If a factory is producing 200 parts ready for delivery, the delivery department needs to have that information as soon as possible, so it can ensure that it has enough labor, he said.
“Your data and being able to see that data is going to be the future,” he said. “How it’s presented to you and how you use that is completely up to you, but it will make you more efficient. It will also make you more resilient.”
Ananth Iyer, director of GSCMI, shared shipping data to illustrate the challenges that companies face as they import goods. He highlighted the strategies of FexEx Logistics and WalMart in handling congestion at major ports during the pandemic. FedEx used smaller ships that were able to dock in small ports, while WalMart chartered its own vessels and unloaded them at less-congested ports.

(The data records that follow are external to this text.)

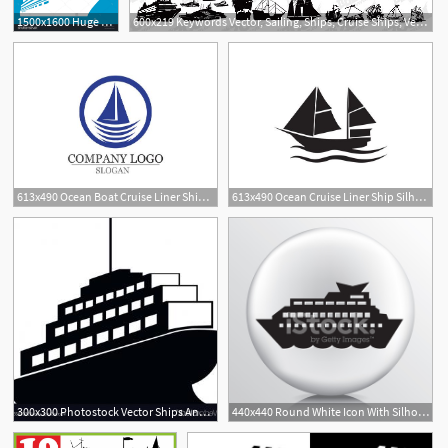
1500x1600 Huge Collection Of 'cruise Ship Silhouette' Download More Than
600x219 Keywords Vector, Sailing, Ships, Cruise Ships, Vector Material
613x490 Ocean Boat Cruise Liner Ship Silhouette Simple Linear
613x490 Ocean Cruise Liner Ship Silhouette Simple
300x300 Photostock Vector Ships And Boats Icons Barge Cruise Ship Shipping
440x440 Round White Icon With Silhouette Cruise Ship In The Ocean Stock
1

“While everybody was stuck with these bottlenecks, the places that had logistics managers who were flexible, who were thinking about overall cost of operation, rather than cost of each individual step—they somehow managed to improve and run the system,” said Iyer, the Susan Bulkeley Butler Chair in operations management at Krannert.
Having more suppliers in America can help companies avoid cargo port backups and other disruptions.
“If you have local suppliers, it’s much easier to go and see what they’re doing, make sure they’re complying with quality standards,” said Roy Vasher, assistant professor of management at Purdue and a former Toyota executive.
Vasher shared some of the benefits of reshoring, including shorter lead times, lower risk of intellectual property theft, and elimination of import tariffs.
But domestic suppliers are not always available. That’s the case for electric car makers and other companies needing lithium-ion batteries, whose supply chain is dominated by China.
“The supply chain from the United States is almost non-existent,” said Bob Galyen, owner of Galyen Energy, who has been working with battery technology for more than 40 years.
Reviewing the growth of the lithium battery supply chain, Galyen expressed his “disgruntlement” that a good battery supply chain was not developed in America during the early years.
“This is quite disappointing, fully knowing that we had two of the Nobel laureates in the United States that worked on the lithium-ion battery,” he said.
While the U.S. is far behind the curve, it can take advantage of new battery technologies to compete with China and other Asian countries, Galyen said.
“We need to make it cheaper, better and faster than what China is doing, and one of the ways of doing that is new technologies,” he said.